The moment sirens begin to wail, many students react instinctually.

“When the cops show up, it’s just run and get away, find your friends and get to someone’s house,” an anonymous senior boy said. What he describes is more commonly known as the “fight or flight” response.  During this split-second risk assessment, the brain releases stress hormones from the adrenal cortex, which is located along the adrenal glands that line the kidneys.

Long before the police arrive, however, the brain is constantly reacting to the surplus of stimuli that the open house environment offers.

Faced with the chaos of an overcrowded party, teens tend to succumb to a “mob mentality,” a psychological phenomenon causing their already underdeveloped adolescent brains to exercise even worse judgement.  According to the American Academy of Neurology (AAN), the prefrontal cortex, which is the area of the brain responsible for judgement, decision-making and impulse control, is not fully matured until between the age of 25 to 30.

However, until development is complete, the brain must learn from the repercussions of trial and error.

“Teenagehood is a time of experimentation anyway, but you combine that with no supervision and a group mentality and […] you get the perfect storm,” Staples school psychologist Alycia Dadd said.

Within this “perfect storm” is the combination of an adolescent brain’s lesser judgement and the illicit “savagery,” as Keiran Simunovic ’16 phrased it, found at open house parties.  Consequently, the mind becomes psychologically clouded.

“[The scene] becomes pandemonium because the energy is building […] and that’s when people sort of lose sight of not just who they are as people and as individuals, but they also kind of forget that empathetic edge that they have,” Jackson Daignault ’18 said.

At various house parties, Simunovic has witnessed actions similar in nature to those Daignault described, including the consumption of a pet goldfish and the destruction of a kitchen sink.

However, one gender may be more predisposed to acting physically belligerent at house parties than the other.  Dadd explained that the reason for this is similar to the reason that car insurance rates tend to be higher for boys than for girls.

“[At a party,] girls might be more verbally impulsive,” Dadd said.  “You might see girls say things that maybe they wouldn’t otherwise say […] whereas it might be more overt, physical impulsivity with boys.”

Since cars can be totalled by physical actions, but not by verbal actions, “that’s why [boys’] car insurance rates are high,” Dadd concluded.

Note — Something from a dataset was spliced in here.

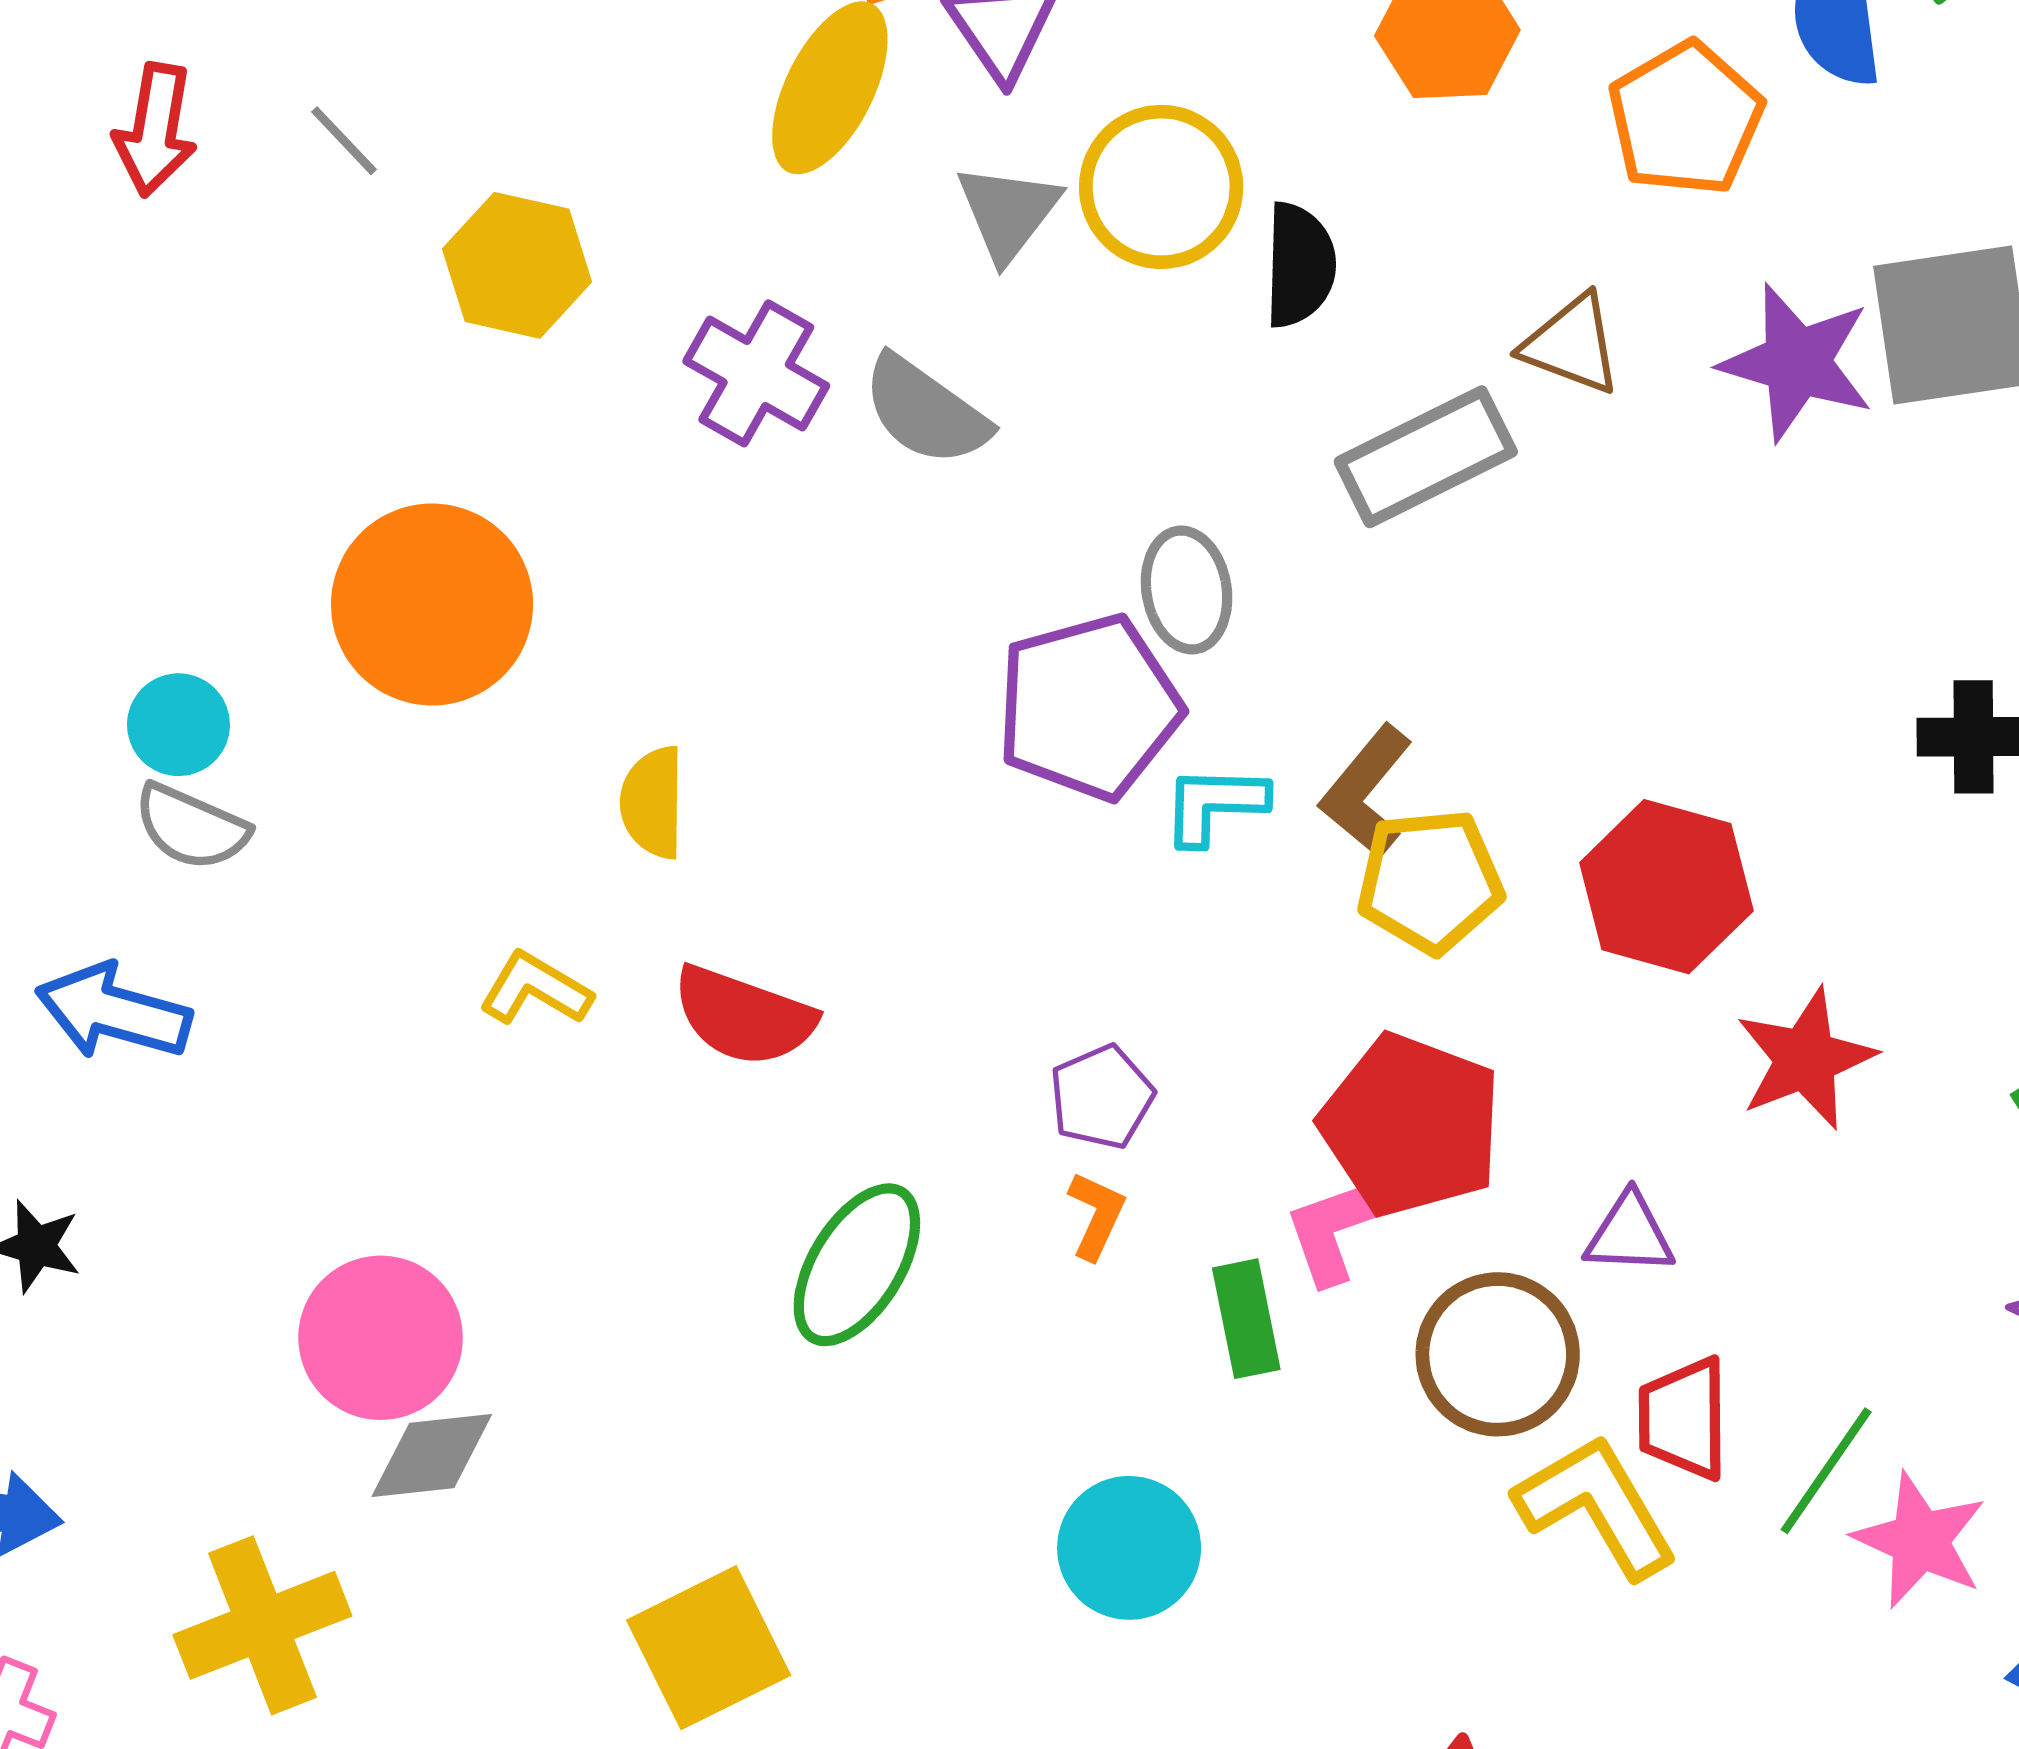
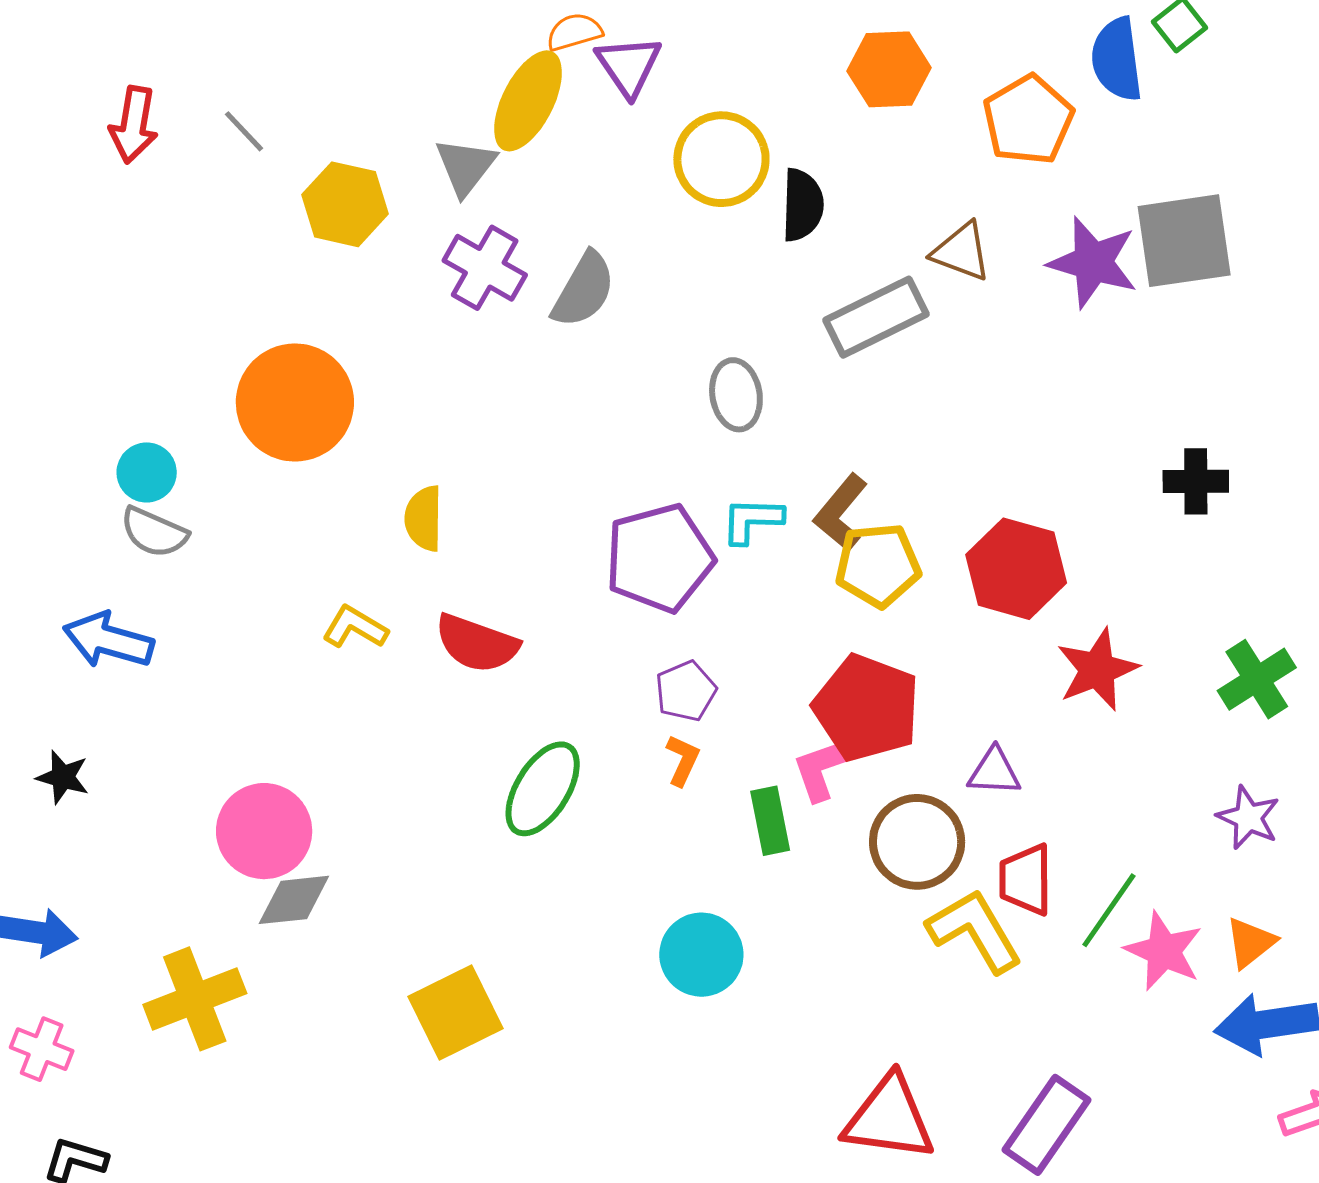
gray triangle: (1008, 212) -> (466, 166), moved
gray semicircle: (926, 411) -> (584, 290), turned -96
purple pentagon: (1089, 707) -> (659, 558), moved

Unfortunately, party hosts rely on a different type of insurance once the crowd grows and “people start doing things they might not normally do,” as Jack Schenck ’16 put it.  However, the damaging outcome is much different when the crowd is smaller and more intimate.

“If people know the host, destruction of the home dramatically  decreases  because they’d have to face more consequences,” Harry Garber ’16 said.  Partying among 200 students, only a handful of whom were originally invited to the host’s house, teens are cloaked in the anonymity of the crowd.

Yet this is not the first time Staples students have experienced the detrimental effects of the ability to hide one’s identity.

As previously evidenced by how some teens used popular apps such as Yik Yak or Whatsgoodly, anonymity often enables people to behave differently than they normally would, because they do not have to take responsibility for their actions.

Rider University professor of psychology, John Suler, refers to this phenomenon as the “online disinhibition effect,” which explains that online anonymity causes people to feel less inclined to act like themselves, or to respect the feelings of others.  This theory has the same application to open house parties, explaining why Garber has witnessed partygoers punch holes in walls, smash beer bottles and steal food.

However, this type of misconduct at parties occurs less frequently than the generally respectful behavior that Staples instills in its students.

Dadd acknowledged that in Westport and said “There’s a lot of good kids, but it only takes one person to start it. Once someone does it, it can spread like wildfire.”

The solution to this, Daignault believes, is a moral that most people learn early on in childhood: treat others the way you wish to be treated.

“We have to keep teaching each other empathy and thinking about what it’s like to be in somebody else’s shoes,” Daignault said.  “Take somebody else’s perspective before acting and doing something that’s destructive.”